WORK INSTRUCTION :: Once you find the line with "Wrap output in <instances>...</instances>. Highlight", copy it and every line after it through the end of the entries below, exactly as written.
= = =
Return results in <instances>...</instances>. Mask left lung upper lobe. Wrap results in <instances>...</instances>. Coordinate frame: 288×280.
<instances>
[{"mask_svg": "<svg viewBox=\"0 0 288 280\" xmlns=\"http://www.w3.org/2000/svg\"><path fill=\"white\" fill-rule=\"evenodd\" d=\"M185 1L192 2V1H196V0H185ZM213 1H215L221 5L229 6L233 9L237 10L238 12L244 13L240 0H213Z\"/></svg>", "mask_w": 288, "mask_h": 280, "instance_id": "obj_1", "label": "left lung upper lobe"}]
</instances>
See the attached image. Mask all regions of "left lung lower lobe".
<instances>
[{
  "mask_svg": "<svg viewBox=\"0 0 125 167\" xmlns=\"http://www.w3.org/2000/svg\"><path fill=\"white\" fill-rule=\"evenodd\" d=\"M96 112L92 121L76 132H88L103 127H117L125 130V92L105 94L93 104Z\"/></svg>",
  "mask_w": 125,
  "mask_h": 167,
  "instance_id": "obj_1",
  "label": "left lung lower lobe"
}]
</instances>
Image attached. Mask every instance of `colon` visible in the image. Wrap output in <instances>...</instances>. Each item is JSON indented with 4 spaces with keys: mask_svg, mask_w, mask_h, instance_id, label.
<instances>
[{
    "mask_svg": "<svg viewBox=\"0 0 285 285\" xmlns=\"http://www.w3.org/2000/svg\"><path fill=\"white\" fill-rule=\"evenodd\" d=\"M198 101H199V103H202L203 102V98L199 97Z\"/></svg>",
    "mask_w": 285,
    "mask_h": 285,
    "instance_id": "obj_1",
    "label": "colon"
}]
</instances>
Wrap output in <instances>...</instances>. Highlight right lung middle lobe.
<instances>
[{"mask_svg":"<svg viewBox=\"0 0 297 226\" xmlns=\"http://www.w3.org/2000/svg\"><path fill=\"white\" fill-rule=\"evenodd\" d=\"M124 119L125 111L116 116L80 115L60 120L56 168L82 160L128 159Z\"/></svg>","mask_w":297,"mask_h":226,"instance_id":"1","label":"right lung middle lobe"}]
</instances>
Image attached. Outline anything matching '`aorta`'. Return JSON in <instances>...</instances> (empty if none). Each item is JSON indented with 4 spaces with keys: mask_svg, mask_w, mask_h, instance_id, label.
= = =
RESPONSE AREA ::
Wrap output in <instances>...</instances>. Highlight right lung middle lobe.
<instances>
[{"mask_svg":"<svg viewBox=\"0 0 297 226\" xmlns=\"http://www.w3.org/2000/svg\"><path fill=\"white\" fill-rule=\"evenodd\" d=\"M124 119L125 111L116 116L80 115L60 120L56 168L82 160L128 159Z\"/></svg>","mask_w":297,"mask_h":226,"instance_id":"1","label":"right lung middle lobe"}]
</instances>
Image attached. Outline anything matching '`aorta`'. Return JSON in <instances>...</instances> (empty if none). Each item is JSON indented with 4 spaces with keys: mask_svg, mask_w, mask_h, instance_id, label.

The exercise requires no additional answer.